Abásolo D, Escudero J, Hornero R, Gómez C, Espino P
Biomedical Engineering Group, ETS Ingenieros de Telecomunicación, University of Valladolid, Valladolid, Spain.
Med Biol Eng Comput. 2008 Oct;46(10):1019-28. doi: 10.1007/s11517-008-0392-1. Epub 2008 Sep 11.
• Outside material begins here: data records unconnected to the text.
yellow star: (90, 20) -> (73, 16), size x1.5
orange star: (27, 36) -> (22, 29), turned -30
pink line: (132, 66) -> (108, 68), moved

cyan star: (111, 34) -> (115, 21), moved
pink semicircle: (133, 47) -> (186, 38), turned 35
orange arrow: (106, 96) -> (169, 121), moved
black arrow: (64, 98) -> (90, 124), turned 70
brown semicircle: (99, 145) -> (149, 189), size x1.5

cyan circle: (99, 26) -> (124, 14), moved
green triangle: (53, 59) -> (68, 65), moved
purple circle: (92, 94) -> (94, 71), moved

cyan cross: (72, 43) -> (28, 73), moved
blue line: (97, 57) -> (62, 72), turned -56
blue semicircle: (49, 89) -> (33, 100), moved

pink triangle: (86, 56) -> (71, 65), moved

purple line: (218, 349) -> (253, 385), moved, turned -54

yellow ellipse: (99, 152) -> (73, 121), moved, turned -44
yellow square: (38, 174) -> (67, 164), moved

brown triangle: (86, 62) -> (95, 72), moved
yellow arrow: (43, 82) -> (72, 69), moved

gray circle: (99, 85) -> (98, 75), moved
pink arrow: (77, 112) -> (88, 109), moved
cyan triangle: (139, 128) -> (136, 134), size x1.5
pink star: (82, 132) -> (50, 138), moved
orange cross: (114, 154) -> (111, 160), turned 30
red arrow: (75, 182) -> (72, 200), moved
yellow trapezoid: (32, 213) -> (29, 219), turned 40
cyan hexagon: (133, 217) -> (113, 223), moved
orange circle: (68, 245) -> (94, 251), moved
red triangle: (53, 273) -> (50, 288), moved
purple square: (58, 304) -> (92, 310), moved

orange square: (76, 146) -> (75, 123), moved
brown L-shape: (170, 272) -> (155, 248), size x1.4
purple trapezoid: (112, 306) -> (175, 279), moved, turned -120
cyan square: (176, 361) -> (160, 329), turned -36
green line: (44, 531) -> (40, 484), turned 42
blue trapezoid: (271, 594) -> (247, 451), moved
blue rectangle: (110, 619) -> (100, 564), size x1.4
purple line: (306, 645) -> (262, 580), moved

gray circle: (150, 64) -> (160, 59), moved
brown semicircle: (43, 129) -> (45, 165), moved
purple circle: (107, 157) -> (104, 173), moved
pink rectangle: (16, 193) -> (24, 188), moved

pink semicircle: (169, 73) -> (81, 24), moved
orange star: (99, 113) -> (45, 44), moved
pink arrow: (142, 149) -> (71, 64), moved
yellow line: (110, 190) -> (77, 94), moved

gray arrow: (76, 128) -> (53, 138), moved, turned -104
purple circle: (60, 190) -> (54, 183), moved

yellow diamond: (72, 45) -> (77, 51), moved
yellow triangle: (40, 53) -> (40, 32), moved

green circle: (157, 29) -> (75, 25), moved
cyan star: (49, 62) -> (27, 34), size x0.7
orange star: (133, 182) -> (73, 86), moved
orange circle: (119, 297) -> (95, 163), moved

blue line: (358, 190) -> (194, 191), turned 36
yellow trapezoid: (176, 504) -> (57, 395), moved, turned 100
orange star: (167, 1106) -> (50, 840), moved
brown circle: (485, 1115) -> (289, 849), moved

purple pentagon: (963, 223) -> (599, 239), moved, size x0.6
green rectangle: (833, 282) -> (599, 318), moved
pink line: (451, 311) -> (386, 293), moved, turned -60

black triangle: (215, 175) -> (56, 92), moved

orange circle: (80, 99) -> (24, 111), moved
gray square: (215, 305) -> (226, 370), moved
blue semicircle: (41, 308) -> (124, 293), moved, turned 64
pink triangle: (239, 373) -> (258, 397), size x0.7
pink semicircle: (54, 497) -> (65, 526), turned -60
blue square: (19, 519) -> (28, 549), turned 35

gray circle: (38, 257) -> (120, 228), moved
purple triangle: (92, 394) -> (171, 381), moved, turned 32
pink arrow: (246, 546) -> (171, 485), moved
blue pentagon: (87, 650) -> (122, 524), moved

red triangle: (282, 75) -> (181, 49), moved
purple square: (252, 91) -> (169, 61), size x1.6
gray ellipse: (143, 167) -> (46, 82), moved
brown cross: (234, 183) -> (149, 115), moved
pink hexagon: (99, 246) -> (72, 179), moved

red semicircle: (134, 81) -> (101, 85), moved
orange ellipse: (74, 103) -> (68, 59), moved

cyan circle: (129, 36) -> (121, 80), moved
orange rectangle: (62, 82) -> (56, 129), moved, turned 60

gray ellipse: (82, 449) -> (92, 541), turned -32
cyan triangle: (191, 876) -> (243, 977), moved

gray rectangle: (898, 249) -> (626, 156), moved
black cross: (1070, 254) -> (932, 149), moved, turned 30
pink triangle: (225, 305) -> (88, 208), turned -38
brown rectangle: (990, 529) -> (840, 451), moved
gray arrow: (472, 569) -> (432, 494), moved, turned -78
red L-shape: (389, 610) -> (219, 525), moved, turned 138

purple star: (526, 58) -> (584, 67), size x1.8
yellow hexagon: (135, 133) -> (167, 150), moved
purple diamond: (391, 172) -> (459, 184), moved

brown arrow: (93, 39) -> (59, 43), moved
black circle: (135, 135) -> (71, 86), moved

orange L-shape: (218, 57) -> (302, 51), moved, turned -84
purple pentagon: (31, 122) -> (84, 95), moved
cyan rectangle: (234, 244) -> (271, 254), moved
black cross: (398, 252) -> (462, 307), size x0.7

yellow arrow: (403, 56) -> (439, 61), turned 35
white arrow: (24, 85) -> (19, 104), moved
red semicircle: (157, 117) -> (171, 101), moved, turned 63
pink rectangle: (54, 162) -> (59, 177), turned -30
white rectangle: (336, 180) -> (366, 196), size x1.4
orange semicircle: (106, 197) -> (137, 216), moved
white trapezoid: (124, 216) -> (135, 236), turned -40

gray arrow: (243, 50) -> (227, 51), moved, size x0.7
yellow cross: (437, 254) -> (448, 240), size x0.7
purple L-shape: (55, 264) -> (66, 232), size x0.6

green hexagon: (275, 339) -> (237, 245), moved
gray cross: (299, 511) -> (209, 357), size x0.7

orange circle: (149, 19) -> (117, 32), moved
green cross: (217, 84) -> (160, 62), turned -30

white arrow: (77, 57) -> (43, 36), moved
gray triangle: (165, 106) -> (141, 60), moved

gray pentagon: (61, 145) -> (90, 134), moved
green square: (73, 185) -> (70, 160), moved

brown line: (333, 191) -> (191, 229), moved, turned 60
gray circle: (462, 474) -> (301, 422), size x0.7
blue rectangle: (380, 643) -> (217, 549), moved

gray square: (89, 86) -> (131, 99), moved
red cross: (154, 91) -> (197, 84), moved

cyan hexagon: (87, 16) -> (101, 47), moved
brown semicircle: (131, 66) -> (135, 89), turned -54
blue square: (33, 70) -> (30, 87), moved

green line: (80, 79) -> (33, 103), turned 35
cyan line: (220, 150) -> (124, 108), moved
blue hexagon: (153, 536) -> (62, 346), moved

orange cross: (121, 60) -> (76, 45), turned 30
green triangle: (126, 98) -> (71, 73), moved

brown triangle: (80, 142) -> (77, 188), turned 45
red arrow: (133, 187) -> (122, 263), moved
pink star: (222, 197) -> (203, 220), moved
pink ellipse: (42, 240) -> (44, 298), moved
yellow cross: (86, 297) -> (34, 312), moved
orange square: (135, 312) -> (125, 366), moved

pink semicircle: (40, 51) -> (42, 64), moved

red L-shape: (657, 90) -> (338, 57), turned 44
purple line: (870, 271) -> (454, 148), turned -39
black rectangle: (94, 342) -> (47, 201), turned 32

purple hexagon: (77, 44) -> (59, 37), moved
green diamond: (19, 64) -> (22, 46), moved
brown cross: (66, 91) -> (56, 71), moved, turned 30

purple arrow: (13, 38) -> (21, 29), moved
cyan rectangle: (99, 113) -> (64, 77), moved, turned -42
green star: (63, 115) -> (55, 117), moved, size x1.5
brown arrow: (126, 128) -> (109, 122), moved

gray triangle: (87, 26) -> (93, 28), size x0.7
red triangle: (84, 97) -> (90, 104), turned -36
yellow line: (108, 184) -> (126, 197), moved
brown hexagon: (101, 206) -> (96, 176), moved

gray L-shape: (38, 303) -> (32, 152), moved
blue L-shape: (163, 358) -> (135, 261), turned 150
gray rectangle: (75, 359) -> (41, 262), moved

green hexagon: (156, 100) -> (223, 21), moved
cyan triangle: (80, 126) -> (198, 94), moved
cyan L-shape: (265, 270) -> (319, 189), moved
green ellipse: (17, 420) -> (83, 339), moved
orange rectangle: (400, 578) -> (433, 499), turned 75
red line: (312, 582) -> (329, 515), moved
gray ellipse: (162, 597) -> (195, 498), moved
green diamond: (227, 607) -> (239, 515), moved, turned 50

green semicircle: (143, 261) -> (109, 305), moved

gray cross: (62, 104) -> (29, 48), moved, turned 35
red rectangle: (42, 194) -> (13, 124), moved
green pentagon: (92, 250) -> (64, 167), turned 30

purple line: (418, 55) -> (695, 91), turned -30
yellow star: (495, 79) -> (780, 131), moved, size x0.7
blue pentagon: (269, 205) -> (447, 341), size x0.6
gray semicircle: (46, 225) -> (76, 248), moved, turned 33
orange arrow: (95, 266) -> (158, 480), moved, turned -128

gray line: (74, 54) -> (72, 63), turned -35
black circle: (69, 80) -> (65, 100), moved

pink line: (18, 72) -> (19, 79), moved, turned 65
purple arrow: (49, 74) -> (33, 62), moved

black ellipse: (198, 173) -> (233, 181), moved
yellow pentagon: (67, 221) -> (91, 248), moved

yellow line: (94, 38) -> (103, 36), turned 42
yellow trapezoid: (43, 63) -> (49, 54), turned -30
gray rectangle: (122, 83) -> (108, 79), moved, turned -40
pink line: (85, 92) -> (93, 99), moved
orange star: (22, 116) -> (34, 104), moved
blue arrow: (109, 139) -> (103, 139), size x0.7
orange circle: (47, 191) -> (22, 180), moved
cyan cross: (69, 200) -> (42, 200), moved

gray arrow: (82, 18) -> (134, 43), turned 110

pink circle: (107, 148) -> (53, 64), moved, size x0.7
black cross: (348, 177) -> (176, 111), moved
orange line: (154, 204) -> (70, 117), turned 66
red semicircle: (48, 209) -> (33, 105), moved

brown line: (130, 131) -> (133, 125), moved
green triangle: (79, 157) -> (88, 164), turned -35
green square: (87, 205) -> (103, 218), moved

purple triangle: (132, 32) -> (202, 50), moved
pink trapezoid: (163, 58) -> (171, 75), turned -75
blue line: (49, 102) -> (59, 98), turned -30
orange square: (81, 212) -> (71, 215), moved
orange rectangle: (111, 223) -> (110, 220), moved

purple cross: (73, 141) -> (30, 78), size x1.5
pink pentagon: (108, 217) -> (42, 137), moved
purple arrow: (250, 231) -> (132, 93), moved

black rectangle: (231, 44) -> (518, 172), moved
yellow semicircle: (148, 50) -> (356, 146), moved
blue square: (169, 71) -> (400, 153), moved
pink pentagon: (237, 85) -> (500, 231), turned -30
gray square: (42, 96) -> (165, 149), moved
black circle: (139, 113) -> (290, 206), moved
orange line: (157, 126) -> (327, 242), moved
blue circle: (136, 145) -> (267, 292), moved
We analysed the electroencephalogram (EEG) from Alzheimer's disease (AD) patients with two nonlinear methods: approximate entropy (ApEn) and auto mutual information (AMI). ApEn quantifies regularity in data, while AMI detects linear and nonlinear dependencies in time series. EEGs from 11 AD patients and 11 age-matched controls were analysed. ApEn was significantly lower in AD patients at electrodes O1, O2, P3 and P4 (p < 0.01). The EEG AMI decreased more slowly with time delays in patients than in controls, with significant differences at electrodes T5, T6, O1, O2, P3 and P4 (p < 0.01). The strong correlation between results from both methods shows that the AMI rate of decrease can be used to estimate the regularity in time series. Our work suggests that nonlinear EEG analysis may contribute to increase the insight into brain dysfunction in AD, especially when different time scales are inspected, as is the case with AMI.
我们使用两种非线性方法对阿尔茨海默病(AD)患者的脑电图(EEG)进行了分析:近似熵(ApEn)和自互信息(AMI)。ApEn用于量化数据中的规律性,而AMI则检测时间序列中的线性和非线性依赖性。我们分析了11名AD患者和11名年龄匹配的对照者的脑电图。AD患者在电极O1、O2、P3和P4处的ApEn显著较低(p < 0.01)。与对照组相比,患者的脑电图AMI随时间延迟下降得更慢,在电极T5、T6、O1、O2、P3和P4处存在显著差异(p < 0.01)。两种方法的结果之间的强相关性表明,AMI的下降速率可用于估计时间序列中的规律性。我们的研究表明,非线性脑电图分析可能有助于加深对AD脑功能障碍的理解,特别是在检查不同时间尺度时,如AMI的情况。